The presentations will be held at 3:00 p.m. on Thursday, May 11, 2023, in the Meeting Room of the Blinken OSA Archivum, and online. The Zoom link of the meeting is: https://ceu-edu.zoom.us/j/99024606654?pwd=Qm1NSEttYThhNERKNUJWWlU4cXd4UT09
Liberation – Occupation: Navigating the Continuum of Soviet Military Presence in Hungary
After World War II, Soviet settlements were established in dozens of Hungarian villages and cities and grafted onto existing army bases. These sites are at the center of the project Christine Varga-Harris is currently researching: Soviet military presence in Hungary from 1944, when Soviet troops entered the country to (actually) liberate it from Fascism, through June 1991, when they ended what in the intervening years had become an occupation. Based on her first foray into primary sources on the subject, this presentation will focus on the initial decade or so of this period, and will draw on materials housed at the Blinken OSA Archivum, including Information Items produced by the Radio Free Europe/Radio Liberty Research Institute, and media sources brought to light in its surveys of the Hungarian press.

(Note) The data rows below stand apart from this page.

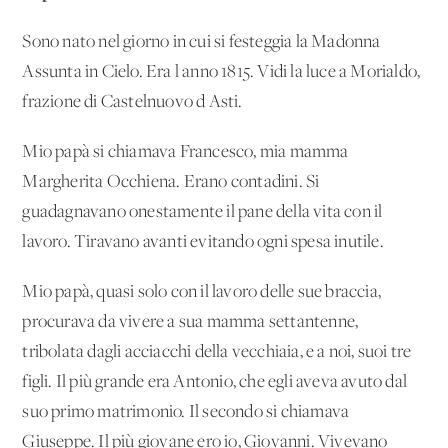
Sono nato nel giorno in cui si festeggia la Madonna
Assunta in Cielo. Era l'anno 1815. Vidi la luce a Morialdo,
frazione di Castelnuovo d'Asti.
Mio papà si chiamava Francesco, mia mamma
Margherita Occhiena. Erano contadini. Si
guadagnavano onestamente il pane della vita con il
lavoro. Tiravano avanti evitando ogni spesa inutile.
Mio papà, quasi solo con il lavoro delle sue braccia,
procurava da vivere a sua mamma settantenne,
tribolata dagli acciacchi della vecchiaia, e a noi, suoi tre
figli. Il più grande era Antonio, che egli aveva avuto dal
suo primo matrimonio. Il secondo si chiamava
Giuseppe. Il più giovane ero io, Giovanni. Vivevano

Specifically, the presentation will provide a bird’s-eye view of the continuum “liberation–occupation” through two facets of the topic, which surfaced during her research as a Visegrad Fellow: 1) official commemorations of, and narratives about, the Soviet Army; and 2) ways in which Soviet soldiers, officers, and their families were becoming embedded in Hungarian daily life and how they were perceived by ordinary Hungarians.
International Congress Rush-Hour and Historic Monument Conservation in Socialist Hungary
From the late-1950s onward, Budapest was the location of an increasing number of international scientific conferences. These meetings enabled knowledge exchange between professionals while also promoted Hungary to foreign visitors. In June 1972, the Hungarian National Committee hosted the III. ICOMOS (International Council on Monuments and Sites) General Assembly and Symposium in Budapest, welcoming around five hundred participants from all around the world. The central scientific topic of the event was modern architecture in historic monuments and ensembles, and prominent ministers and leaders composed its list of patrons. This presentation will delineate how mutual knowledge sharing at international congresses, not exclusively between people within the Eastern Bloc, and conservation of historic architectural monuments were presented in the Hungarian popular media to contextualize the 1972 ICOMOS conference, and offer a nuanced reading of the state-Socialist government’s cultural politics.